Comment by kelnos

7 months ago

False dichotomy. They should be plowing that money into more R&D, or, absent the current ability to do that, saving it for a rainy day.

As a paying customer, I want Kagi to succeed. I want Kagi's search offering to keep improving. Spending a couple hundred thousand of the company's money on t-shirts (one that I would receive, as I was a fairly early customer) sounds foolish to me, regardless of how much the founder is personally invested in the company, and regardless of whether or not he'll invest more of his own money to keep the company growing in the future, if needed.

I'm still bullish on Kagi's future, but things like this (and things mentioned in the linked article as a whole) make me a little worried.

> Would you be upset if they had just donated that excess to charity?

Probably! When I was at Twilio, we participated in GitHub's charity dodgeball tournament a few times (early last decade, I think). The cost of admission was $3000 per team, and would go to charity. After a couple years doing it, finance started getting uncomfortable with it. We were a private, unprofitable company (now Twilio is, of course, a public, unprofitable company), giving away money that our VCs had invested in us.
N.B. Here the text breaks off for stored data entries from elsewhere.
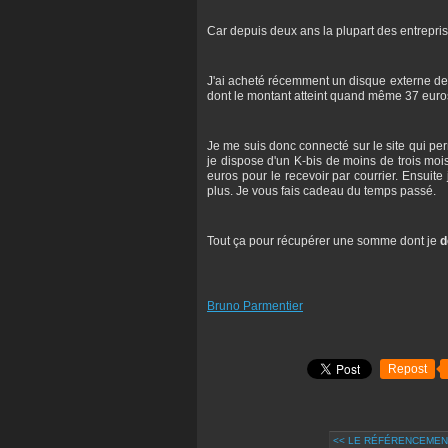
Car depuis deux ans la plupart des entrepri
J'ai acheté récemment un disque externe de 
dont le montant atteint quand même 37 euros
Je me suis donc connecté sur le site qui per
je dispose d'un K-bis de moins de trois mois
euros pour le recevoir par courrier. Ensuit
plus. Je vous fais cadeau du temps passé.
Tout ça pour récupérer une somme dont je
d
Bruno Parmentier
Repost
<< LE RÉFÉRENCEMENT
Initially I rolled my eyes, "just the bean-counters doing what they do best: whining about every bit of spend". But later, looking back, I realized they had a point. While $3000 wasn't a lot of money in the grand scheme of the company, what benefit was spending it actually providing the company? Ok, so 12 or so employees got to go and have a fun day at a rec center, boosting morale for them. We got our logo on the website for the tournament, which was maybe a little visibility/marketing. But was that really worth $3000 of our VC money? Maybe it was, but I don't think it's an obvious "yes".